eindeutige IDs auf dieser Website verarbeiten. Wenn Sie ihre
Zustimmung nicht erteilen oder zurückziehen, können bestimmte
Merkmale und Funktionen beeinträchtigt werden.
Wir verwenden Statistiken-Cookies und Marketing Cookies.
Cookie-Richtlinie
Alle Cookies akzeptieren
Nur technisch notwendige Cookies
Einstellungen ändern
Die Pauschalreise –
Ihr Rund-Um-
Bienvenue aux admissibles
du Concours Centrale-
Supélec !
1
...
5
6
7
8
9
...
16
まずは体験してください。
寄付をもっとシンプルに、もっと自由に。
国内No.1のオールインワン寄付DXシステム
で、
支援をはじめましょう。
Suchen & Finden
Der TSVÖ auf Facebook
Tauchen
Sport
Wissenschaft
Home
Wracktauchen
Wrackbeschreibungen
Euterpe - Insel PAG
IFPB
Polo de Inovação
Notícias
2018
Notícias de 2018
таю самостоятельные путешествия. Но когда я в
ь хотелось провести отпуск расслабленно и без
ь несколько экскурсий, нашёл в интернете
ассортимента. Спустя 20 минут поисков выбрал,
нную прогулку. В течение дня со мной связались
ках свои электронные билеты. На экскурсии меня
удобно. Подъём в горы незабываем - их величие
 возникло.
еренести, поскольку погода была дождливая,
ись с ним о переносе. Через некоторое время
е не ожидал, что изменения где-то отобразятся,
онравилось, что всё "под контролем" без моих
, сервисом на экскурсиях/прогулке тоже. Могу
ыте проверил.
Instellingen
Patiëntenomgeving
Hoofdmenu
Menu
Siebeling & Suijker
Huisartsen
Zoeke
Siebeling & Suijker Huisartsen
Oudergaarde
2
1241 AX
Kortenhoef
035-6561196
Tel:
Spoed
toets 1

■ ■ ■ ■

TO DO => The reply should hold only the lines of the listing above starting at the line containing "Der TSVÖ auf Facebook" and ending at the line containing "ь хотелось провести отпуск расслабленно и без", exactly as written.

SOLUTION FOR THIS EXERCISE =>
Der TSVÖ auf Facebook
Tauchen
Sport
Wissenschaft
Home
Wracktauchen
Wrackbeschreibungen
Euterpe - Insel PAG
IFPB
Polo de Inovação
Notícias
2018
Notícias de 2018
таю самостоятельные путешествия. Но когда я в
ь хотелось провести отпуск расслабленно и без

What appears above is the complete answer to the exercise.